La chapelle des Crêts au Grand-Saconnex s’est enrichie de six vitraux de Bodjol.

C’est l’un des plus grands maîtres verriers de notre époque, et cette installation est due à l’initiative d’un paroissien, Léopold Borel, et du pasteur Andreas Fuog. Une brève cérémonie agrémentée d’un récital de musique a marqué le 7 octobre 2016 l’inauguration de ces vitraux dans leur nouveau lieu. Revenons sur cette soirée festive et conviviale.

Léopold Borel, qui est membre de l’Association pour la promotion de l’art sacré, a commencé par nous rappeler l’histoire du verre, qui est connu depuis plus de 5.000 ans.

Selon Pline l’Ancien, auteur d’une encyclopédie scientifique, des Phéniciens (Liban actuel) l’auraient découvert par hasard en faisant du feu sur le sable avec du nitre (salpêtre KNO3). Il faut du sable de quartz, de la soude et de la chaux pour abaisser la température de 1750° à 1000°.

Première utilisation: des bijoux pour les Phéniciens. Puis des récipients par les Égyptiens. Ensuite, le verre apparaît dans les bâtiments. Il s’agit d’un matériau cher et on le réemployait de nombreuses fois. À la Réforme, on a gardé des vitraux pour des questions de sous. La transparence dépend de la température. Ceci était connu depuis le troisième siècle avant Jésus-Christ. Rapidement des vitraux sont apparus dans les églises, surtout dès la naissance du style gothique. On réalise le verre en petite surface jusqu’en 1665. Et c’est en 1952 que l’on invente le verre flotté sur de l’étain fondu.

Il y a une similitude entre la transparence, la modification de la lumière et l’interprétation des textes. L’abbé Suger de la basilique royale de Saint-Denis en 1140 dit ceci: «La transparence du verre donne à sa matière comme une qualité spirituelle et dirige l’âme par des moyens matériels vers ce qui est immatériel.»

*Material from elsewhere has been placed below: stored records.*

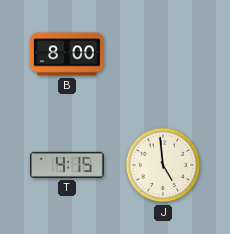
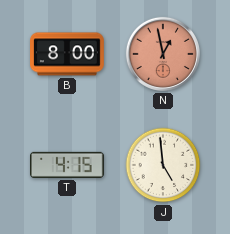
N: none -> 12:58
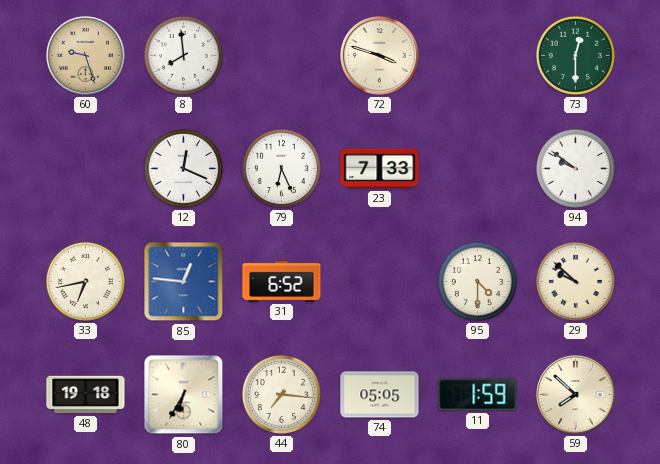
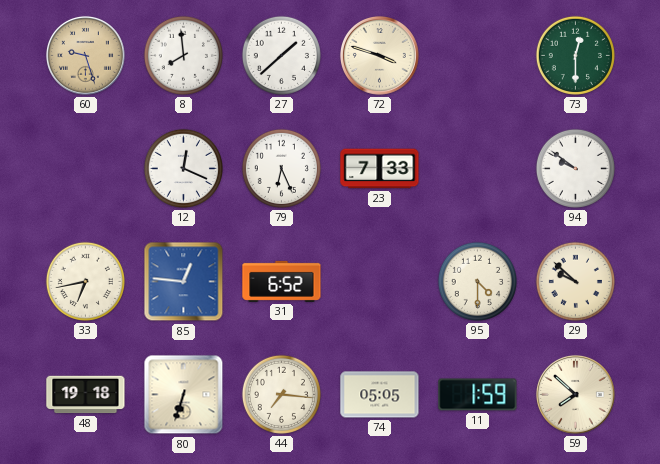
27: none -> 1:38
80: 6:35 -> 6:33
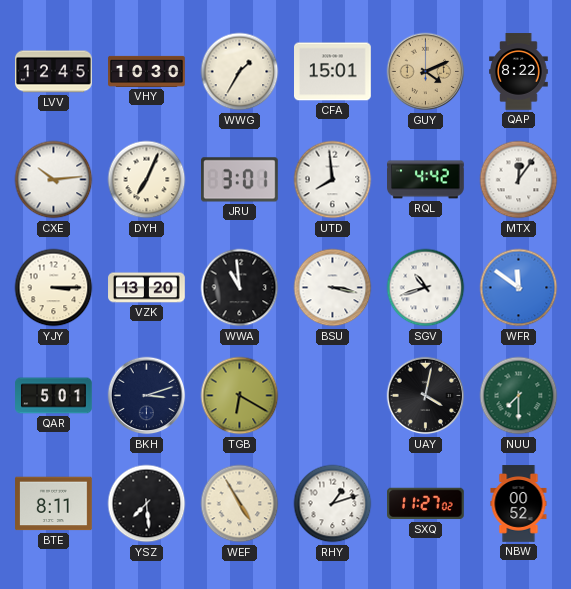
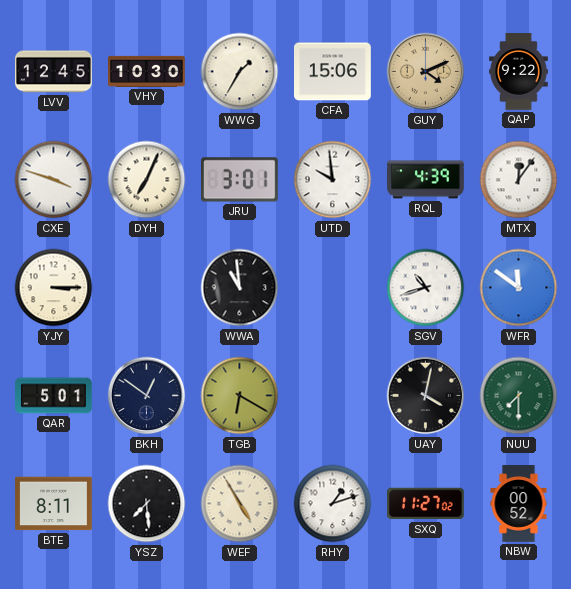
CFA: 15:01 -> 15:06
QAP: 8:22 -> 9:22
CXE: 10:14 -> 3:48
UTD: 7:59 -> 9:59
RQL: 4:42 -> 4:39
VZK: 13:20 -> none
BSU: 3:17 -> none
BKH: 3:12 -> 12:51
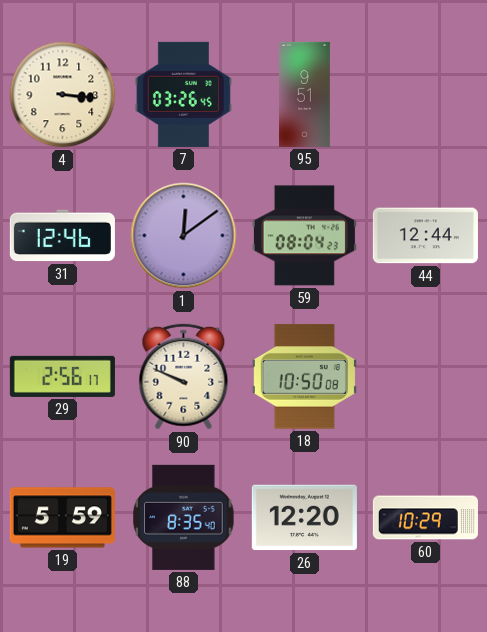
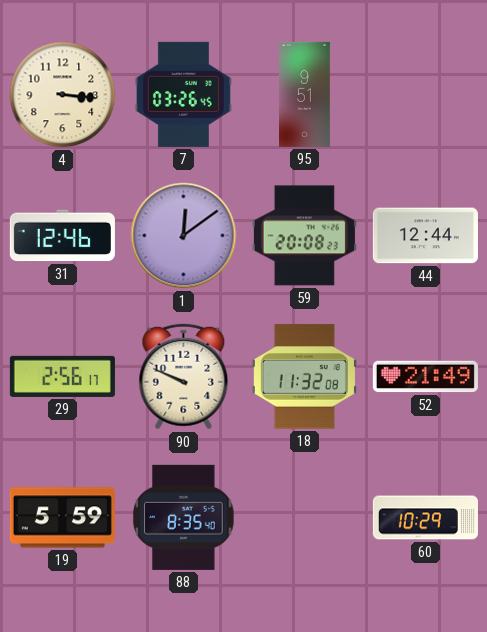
59: 08:04 -> 20:08
18: 10:50 -> 11:32
52: none -> 21:49
26: 12:20 -> none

Pierre de Roissy à Chartres dit vers 1200 : «Les fenêtres vitrées qui sont dans l’église et par lesquelles se transmet la clarté du soleil signifient les Saintes Ecritures, qui repoussent de nous le mal, tout en nous illuminant.»

Puis Léopold nous a dit quelques mots sur Bodjol, dont le vrai nom était Walter Grandjean. Il est né à Nyon le 26 juin 1919 et est décédé à Genève le 13 janvier 2006. Il a exercé plusieurs métiers en tant que peintre, décorateur de théâtre, peintre verrier, mais sa véritable passion, c’était les vitraux.

Il a fréquenté l’Ecole des Beaux-Arts de Lausanne et a enseigné à celle de Genève de 1956 à 1966. On trouve ses œuvres dans de nombreux édifices du canton: Vandoeuvres, Jussy, Gy, Céligny, St-Germain et les dalles de verre de la chapelle des Acacias, de même qu’ailleurs en Suisse, à l’église réformée de Tramelan, par exemple, et à l’étranger.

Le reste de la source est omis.